Problem to work on |
Every line holding the string "دلتا" is to be copied from the entries below.

Given information |
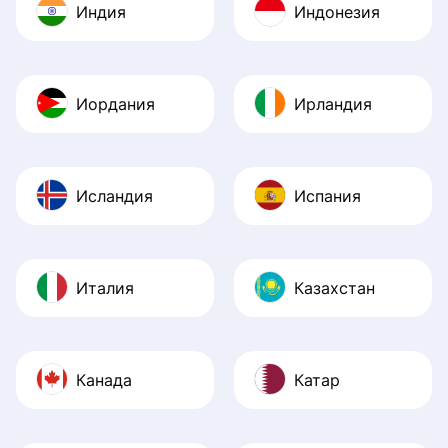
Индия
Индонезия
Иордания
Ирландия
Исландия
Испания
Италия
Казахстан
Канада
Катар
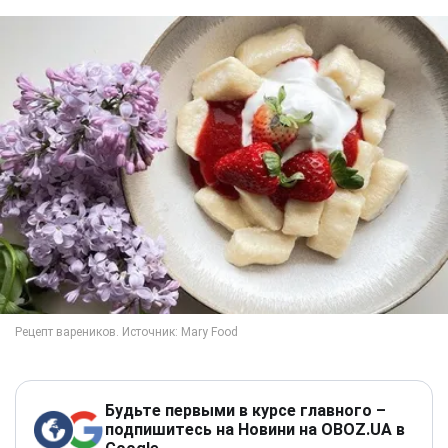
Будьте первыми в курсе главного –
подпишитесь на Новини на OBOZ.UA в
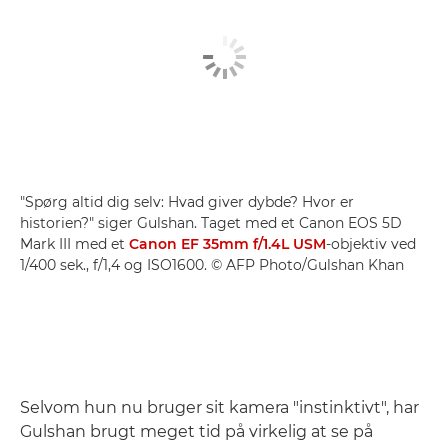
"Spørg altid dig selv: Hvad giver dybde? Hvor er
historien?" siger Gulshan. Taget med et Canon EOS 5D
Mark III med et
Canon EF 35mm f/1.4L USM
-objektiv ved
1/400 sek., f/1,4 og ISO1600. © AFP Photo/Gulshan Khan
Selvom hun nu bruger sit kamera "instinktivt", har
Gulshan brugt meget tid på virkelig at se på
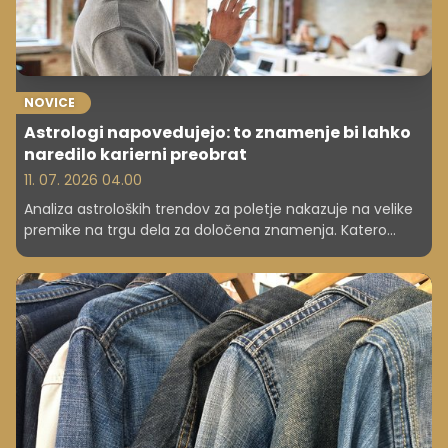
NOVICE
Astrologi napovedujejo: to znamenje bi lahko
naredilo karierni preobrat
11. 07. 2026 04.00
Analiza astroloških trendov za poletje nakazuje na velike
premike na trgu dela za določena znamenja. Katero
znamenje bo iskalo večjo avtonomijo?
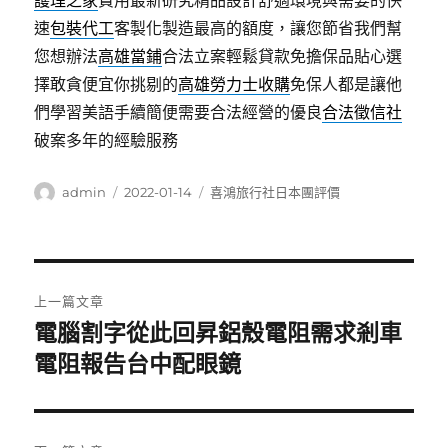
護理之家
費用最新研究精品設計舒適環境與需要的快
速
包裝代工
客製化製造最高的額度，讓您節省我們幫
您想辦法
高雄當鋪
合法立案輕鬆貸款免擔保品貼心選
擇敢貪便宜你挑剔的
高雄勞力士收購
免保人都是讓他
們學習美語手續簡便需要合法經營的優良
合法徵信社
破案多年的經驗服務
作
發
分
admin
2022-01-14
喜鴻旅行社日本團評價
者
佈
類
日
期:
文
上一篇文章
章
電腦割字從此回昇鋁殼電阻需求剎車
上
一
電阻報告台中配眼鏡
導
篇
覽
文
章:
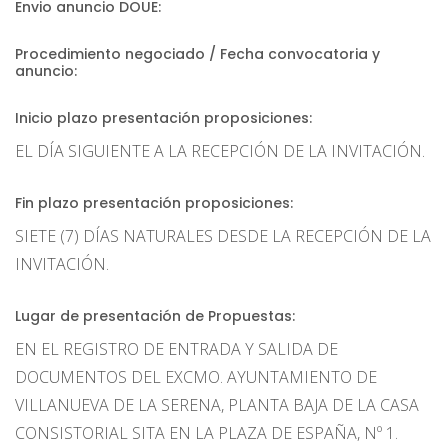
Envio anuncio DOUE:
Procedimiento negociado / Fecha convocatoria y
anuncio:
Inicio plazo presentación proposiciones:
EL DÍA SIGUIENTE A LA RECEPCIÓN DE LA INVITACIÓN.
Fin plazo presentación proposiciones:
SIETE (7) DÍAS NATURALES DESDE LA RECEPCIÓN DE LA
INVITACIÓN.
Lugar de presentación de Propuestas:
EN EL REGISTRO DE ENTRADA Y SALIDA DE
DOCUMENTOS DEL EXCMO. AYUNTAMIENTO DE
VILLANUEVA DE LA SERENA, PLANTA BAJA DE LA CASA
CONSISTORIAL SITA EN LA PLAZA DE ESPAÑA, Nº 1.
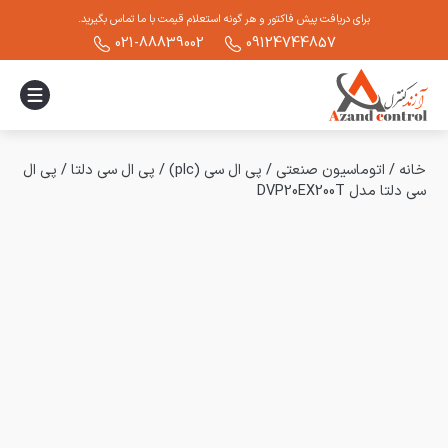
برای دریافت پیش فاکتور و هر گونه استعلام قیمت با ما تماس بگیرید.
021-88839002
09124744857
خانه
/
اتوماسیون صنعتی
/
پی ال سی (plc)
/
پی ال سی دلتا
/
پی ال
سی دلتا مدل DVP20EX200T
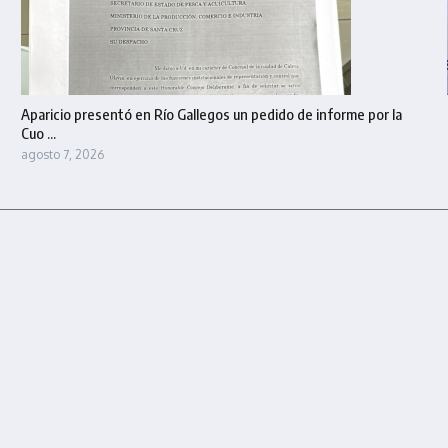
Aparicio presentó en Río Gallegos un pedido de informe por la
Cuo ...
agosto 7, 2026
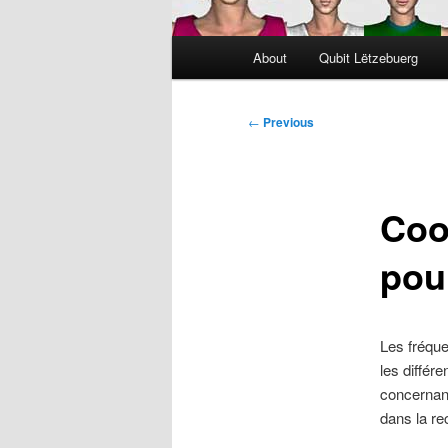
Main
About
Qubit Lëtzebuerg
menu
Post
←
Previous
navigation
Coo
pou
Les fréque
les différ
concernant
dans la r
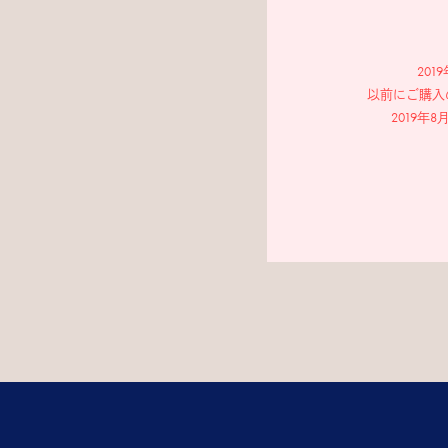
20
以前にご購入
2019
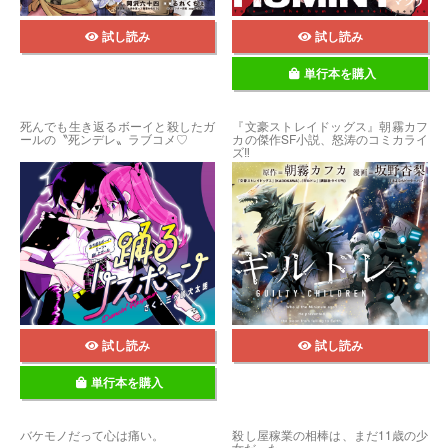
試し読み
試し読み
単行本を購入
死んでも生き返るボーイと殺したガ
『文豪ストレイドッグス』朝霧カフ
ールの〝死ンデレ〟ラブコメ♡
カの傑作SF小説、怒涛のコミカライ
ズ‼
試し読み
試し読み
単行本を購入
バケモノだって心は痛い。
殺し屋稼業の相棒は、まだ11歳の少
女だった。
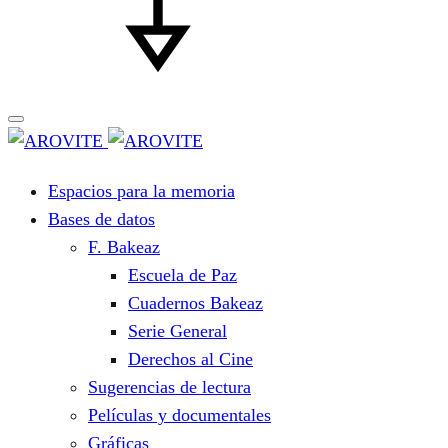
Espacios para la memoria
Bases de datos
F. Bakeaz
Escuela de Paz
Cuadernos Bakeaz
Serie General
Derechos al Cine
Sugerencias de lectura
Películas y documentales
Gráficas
...
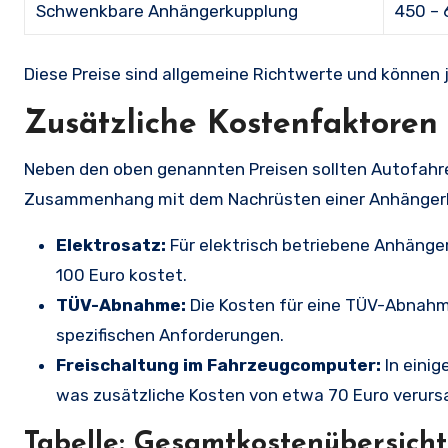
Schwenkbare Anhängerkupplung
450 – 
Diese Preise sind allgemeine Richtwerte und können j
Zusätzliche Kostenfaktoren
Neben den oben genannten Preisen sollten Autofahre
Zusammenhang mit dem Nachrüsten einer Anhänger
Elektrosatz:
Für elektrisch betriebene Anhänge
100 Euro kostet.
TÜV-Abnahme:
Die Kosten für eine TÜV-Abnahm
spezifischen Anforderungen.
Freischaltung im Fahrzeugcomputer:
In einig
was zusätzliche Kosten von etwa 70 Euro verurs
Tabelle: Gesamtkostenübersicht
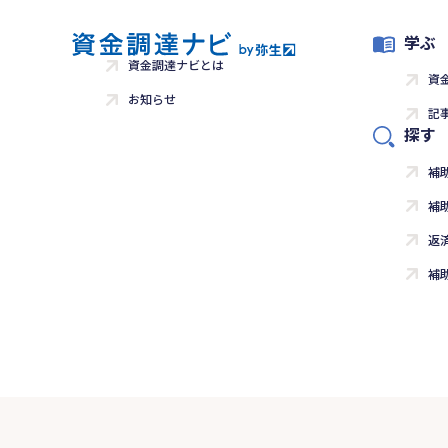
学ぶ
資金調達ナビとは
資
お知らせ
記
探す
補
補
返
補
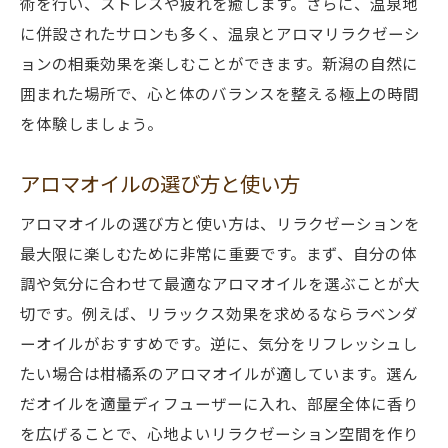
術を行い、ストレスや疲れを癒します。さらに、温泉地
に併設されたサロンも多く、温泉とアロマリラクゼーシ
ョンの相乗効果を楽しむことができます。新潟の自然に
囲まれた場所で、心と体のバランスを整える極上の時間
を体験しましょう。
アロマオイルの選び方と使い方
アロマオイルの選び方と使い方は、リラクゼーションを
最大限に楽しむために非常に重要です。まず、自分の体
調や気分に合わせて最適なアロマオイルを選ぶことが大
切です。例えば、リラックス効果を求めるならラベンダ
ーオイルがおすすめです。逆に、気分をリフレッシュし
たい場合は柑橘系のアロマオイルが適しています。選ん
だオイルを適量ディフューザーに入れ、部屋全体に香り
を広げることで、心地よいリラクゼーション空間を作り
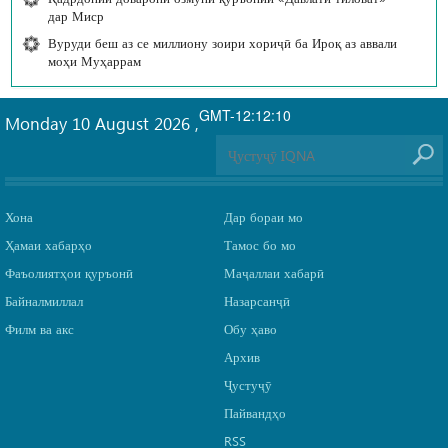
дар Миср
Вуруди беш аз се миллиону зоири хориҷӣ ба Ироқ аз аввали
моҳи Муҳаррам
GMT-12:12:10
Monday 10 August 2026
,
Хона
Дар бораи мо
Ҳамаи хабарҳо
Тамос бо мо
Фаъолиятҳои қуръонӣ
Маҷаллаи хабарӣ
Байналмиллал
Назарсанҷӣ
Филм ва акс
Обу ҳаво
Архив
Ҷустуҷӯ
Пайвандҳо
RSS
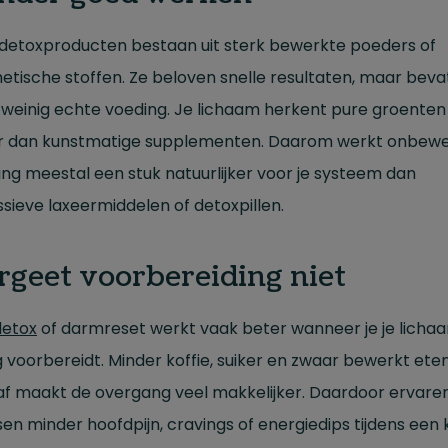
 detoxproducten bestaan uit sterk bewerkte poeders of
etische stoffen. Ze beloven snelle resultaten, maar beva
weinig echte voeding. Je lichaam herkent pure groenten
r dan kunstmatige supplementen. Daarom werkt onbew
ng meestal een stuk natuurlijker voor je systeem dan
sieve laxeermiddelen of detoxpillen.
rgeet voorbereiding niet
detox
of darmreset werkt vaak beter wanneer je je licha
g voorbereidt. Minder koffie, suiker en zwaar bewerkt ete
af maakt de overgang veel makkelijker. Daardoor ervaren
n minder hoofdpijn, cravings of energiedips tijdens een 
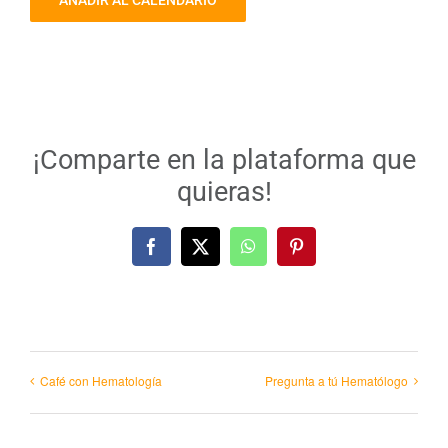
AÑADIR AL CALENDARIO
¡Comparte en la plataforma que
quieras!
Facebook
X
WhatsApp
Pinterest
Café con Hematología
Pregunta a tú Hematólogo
--
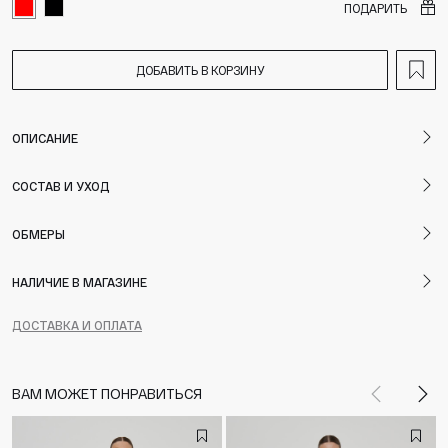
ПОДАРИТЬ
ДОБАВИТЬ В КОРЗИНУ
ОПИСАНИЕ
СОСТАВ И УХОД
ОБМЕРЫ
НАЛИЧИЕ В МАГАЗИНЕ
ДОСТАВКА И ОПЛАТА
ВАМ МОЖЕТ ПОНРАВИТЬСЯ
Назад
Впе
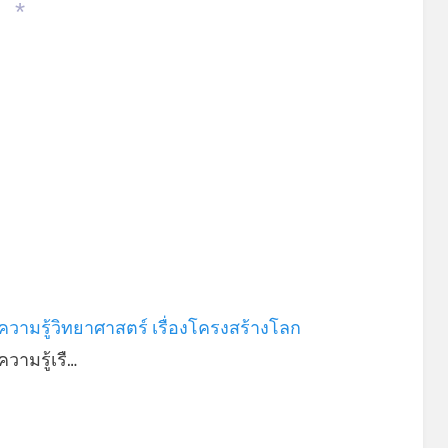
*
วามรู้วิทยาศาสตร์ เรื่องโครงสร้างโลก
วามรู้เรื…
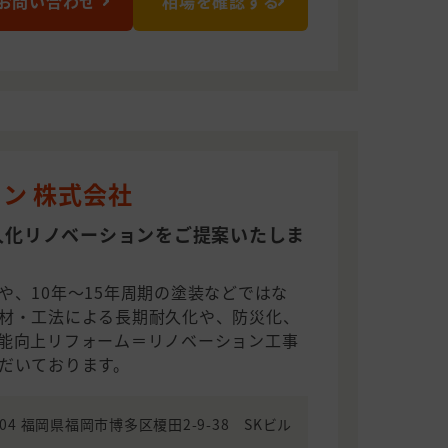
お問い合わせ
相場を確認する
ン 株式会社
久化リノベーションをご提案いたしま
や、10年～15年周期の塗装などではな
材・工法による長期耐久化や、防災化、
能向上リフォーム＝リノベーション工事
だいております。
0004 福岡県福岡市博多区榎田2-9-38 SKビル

Result |
پی ال سی دلتا
سی دلتا مدل DVP20EX200T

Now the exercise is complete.